** Opening Data excerpts block **

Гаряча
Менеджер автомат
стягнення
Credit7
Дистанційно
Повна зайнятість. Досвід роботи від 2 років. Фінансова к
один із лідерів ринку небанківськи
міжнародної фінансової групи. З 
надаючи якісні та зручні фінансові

** Closing Data excerpts block **

◆ **Activity**: Write out exactly the lines from the line with "один із лідерів ринку небанківськи" to the close of the listing above, including both of those lines.

◆ **Reply**:
один із лідерів ринку небанківськи
міжнародної фінансової групи. З 
надаючи якісні та зручні фінансові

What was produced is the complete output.